Das steckt hinter dem neuen Patent für das Ottobock Kniegelenk
Im Frühjahr 2021 wurde Ottobock das Patent erteilt – genau 30 Jahre, nachdem das erste C-Leg-Patent angemeldet und 25 Jahre, nachdem das ursprüngliche C-Leg Patent zur Prothesensteuerung erteilt wurde (US 5571205). Das C-Leg ist ein künstliches Kniegelenk für Menschen, die ihr Bein bei einem Unfall oder durch eine Krankheit wie Krebs verloren haben. Ein Mikroprozessor macht aus den von Sensoren erfassten Informationen Steuerungsbefehle, die den Gang etwa auf Treppenstufen, ebene Straßen oder Steigungen wie Berge einstellt. Das Basispatent für die 4. C-Leg-Generation beschreibt die nächste Stufe der Prothesensteuerung. Das Innovative daran: Während zuvor mit zahlreichen und verhältnismäßig teuren Kraftsensoren gemessen wurde, wie stark eine Prothese belastet wird oder wie stark Biegemomente sind, setzt die neue Steuerung allein auf Bewegungsmessung. Bewegungssensorik, speziell Inertial-Measurement-Units, ist aus der Prothetik und Orthetik nicht mehr wegzudenken. Auch in Smartphones kommt sie zum Einsatz – zum Beispiel für Activity-Tracker: „Bei Ottobock haben wir sehr früh auf diese Technologie gesetzt und es im C-Leg 4 das erste Mal geschafft, uns ausschließlich auf diese Bewegungssensorik zu verlassen“, sagt Dirk Seifert.

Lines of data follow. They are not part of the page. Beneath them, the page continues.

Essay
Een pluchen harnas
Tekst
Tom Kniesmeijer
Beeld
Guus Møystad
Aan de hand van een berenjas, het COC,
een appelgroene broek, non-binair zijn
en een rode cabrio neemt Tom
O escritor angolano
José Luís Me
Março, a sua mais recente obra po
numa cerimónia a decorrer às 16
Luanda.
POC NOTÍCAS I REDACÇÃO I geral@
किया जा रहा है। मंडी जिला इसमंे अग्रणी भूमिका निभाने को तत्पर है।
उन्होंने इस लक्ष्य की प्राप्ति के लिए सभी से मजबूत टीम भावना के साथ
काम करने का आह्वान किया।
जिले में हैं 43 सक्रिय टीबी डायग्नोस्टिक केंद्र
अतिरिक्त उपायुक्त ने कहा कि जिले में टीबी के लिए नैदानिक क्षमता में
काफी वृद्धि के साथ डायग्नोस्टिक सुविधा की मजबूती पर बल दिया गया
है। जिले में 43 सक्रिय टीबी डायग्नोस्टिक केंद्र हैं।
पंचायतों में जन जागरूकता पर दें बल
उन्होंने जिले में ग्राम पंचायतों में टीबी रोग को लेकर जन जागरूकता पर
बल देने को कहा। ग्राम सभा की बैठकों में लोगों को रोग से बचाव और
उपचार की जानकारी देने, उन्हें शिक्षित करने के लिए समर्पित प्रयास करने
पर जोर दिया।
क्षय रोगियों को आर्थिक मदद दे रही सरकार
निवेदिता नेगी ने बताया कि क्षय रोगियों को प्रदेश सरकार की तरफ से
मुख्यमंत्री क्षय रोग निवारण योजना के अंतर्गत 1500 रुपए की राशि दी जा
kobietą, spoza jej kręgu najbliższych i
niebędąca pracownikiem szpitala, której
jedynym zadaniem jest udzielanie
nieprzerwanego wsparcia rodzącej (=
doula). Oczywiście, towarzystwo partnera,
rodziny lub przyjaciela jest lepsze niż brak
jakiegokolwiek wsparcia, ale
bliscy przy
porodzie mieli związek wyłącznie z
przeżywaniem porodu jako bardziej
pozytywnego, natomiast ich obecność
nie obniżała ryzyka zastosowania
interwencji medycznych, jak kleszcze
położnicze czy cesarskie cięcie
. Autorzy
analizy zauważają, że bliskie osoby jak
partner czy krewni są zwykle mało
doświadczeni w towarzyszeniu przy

Diese kinematischen Sensoren erfassen an einem zentralen Punkt alle nötigen geometrischen Bewegungseigenschaften: Wie bewegt sich die Prothese im Raum? Wie bewegen sich Oberschenkel und Unterschenkel zueinander? Das verringert den Messaufwand, verbessert die Robustheit und macht die Prothese schlanker, indem weitere angeschraubte und gesteckte Sensoren wegfallen. Durch die detaillierten Bewegungsinformationen weiß das künstliche Gelenk genau, in welcher Gangphase und Aktivität es sich befindet. Geht man etwa auf weichem Waldboden, ist die Kraft-Messung weniger eindeutig, als etwa auf Asphalt. Diese Ungenauigkeit entfällt mit der ausschließlichen Nutzung kinematischer Messdaten. Weil die TrägerInnen ihre Bewegungen leichter kontrollieren können, als die Kräfte, die auf ihre Prothese wirken, bedeutet die neue Sensorik für sie, leichter und natürlicher auf verschiedenen Untergründen gehen zu können.
Dirk Seifert beschreibt den Entwicklungsprozess hinter dem Patent so: „Das sind wirklich schöne Momente, an die man sich lange erinnert. Am Anfang hat man eine ungefähre Ahnung, wie etwas funktionieren könnte. Dann sammelt man Daten, baut erste Prototypen, hat ein paar kleine Rückschläge. Und Stück für Stück fügen sich die Dinge zusammen und ergeben ein Bild, bis man den Durchbruch hat. Das ist ein faszinierender Prozess!“
Ottobock zählt zu den innovativsten Unternehmen Deutschlands
Dr. Andreas Goppelt, Chief Technology Officer von Ottobock, sagt: „Ich bin stolz darauf, dass unsere hohe Innovationskraft durch zahlreiche Patente untermauert wird. Drei Kriterien lassen eine Idee zu einem Patent werden: Sie muss neu, erfinderisch und gewerblich anwendbar sein. Nicht alle Ideen führen zum Ziel. Und weil wir hohe Aufwendungen in Forschung und Entwicklung investieren, die Menschen mit Handicaps hilft ein normales Leben zu leben, sind Schutzrechte eine wirtschaftliche Grundlage unserer Industrie.“ Der Technologieführer in Wearable Human Bionics*, Ottobock, reicht weltweit rund 200 Patente pro Jahr ein (Nachanmeldungen). Ende 2020 besaß das Unternehmen 1886 erteilte Patente in über 540 Patentfamilien – darunter technische Innovationen bei Prothesen, Exoskeletten, Orthesen und Rollstühlen. Alleine im Jahr 2020 wurden 47 Erfindungen erstmals zum Patent angemeldet (Erstanmeldungen). Kürzlich kürte das Wirtschaftsmagazin Capital Ottobock deshalb zu einem der innovativsten Unternehmen Deutschlands. Es besitzt demnach ein technologisch besonders relevantes Patentportfolio, wie PatentSight im Capital-Bericht festgestellt hat.
*Tragbare menschliche Bionik ersetzt oder erweitert einen Teil des menschlichen Körpers.